◆ Data to use ◆
________________________________________

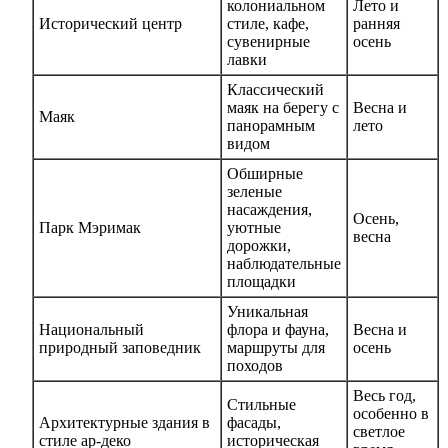
колониальном
Лето и
Исторический центр
стиле, кафе,
ранняя
сувенирные
осень
лавки
Классический
маяк на берегу с
Весна и
Маяк
панорамным
лето
видом
Обширные
зеленые
насаждения,
Осень,
Парк Мэримак
уютные
весна
дорожки,
наблюдательные
площадки
Уникальная
Национальный
флора и фауна,
Весна и
природный заповедник
маршруты для
осень
походов
Весь год,
Стильные
особенно в
Архитектурные здания в
фасады,
светлое
стиле ар-деко
историческая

________________________________________

◆ What you are asked to do ◆
Everything in the material above must be repeated exactly, apart from its pictures.

◆ Solution to this task ◆
колониальном
Лето и
Исторический центр
стиле, кафе,
ранняя
сувенирные
осень
лавки
Классический
маяк на берегу с
Весна и
Маяк
панорамным
лето
видом
Обширные
зеленые
насаждения,
Осень,
Парк Мэримак
уютные
весна
дорожки,
наблюдательные
площадки
Уникальная
Национальный
флора и фауна,
Весна и
природный заповедник
маршруты для
осень
походов
Весь год,
Стильные
особенно в
Архитектурные здания в
фасады,
светлое
стиле ар-деко
историческая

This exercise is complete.